Assignment: The line that contains "Task: Click on" marks the end: retype the data below exactly from its first line through that line.
_ _ _
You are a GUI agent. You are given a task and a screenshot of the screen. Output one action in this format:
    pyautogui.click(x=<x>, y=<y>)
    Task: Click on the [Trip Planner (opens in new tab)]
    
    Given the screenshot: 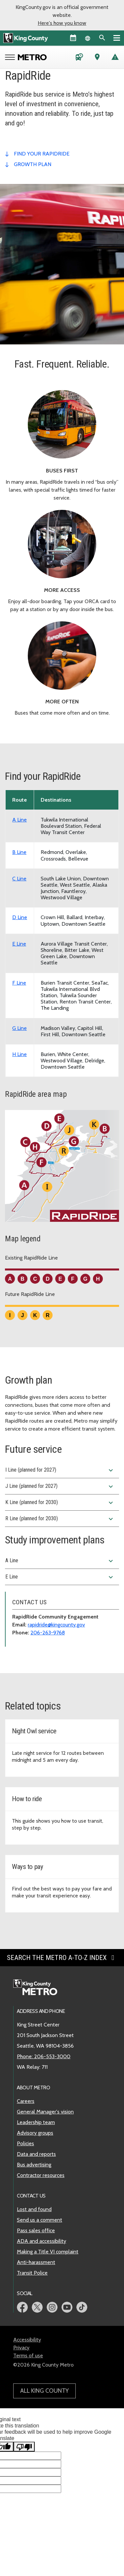 What is the action you would take?
    pyautogui.click(x=97, y=58)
_ _ _
Written answer:
You are a GUI agent. You are given a task and a screenshot of the screen. Output one action in this format:
    pyautogui.click(x=<x>, y=<y>)
    Task: Click on the [Trip Planner (opens in new tab)]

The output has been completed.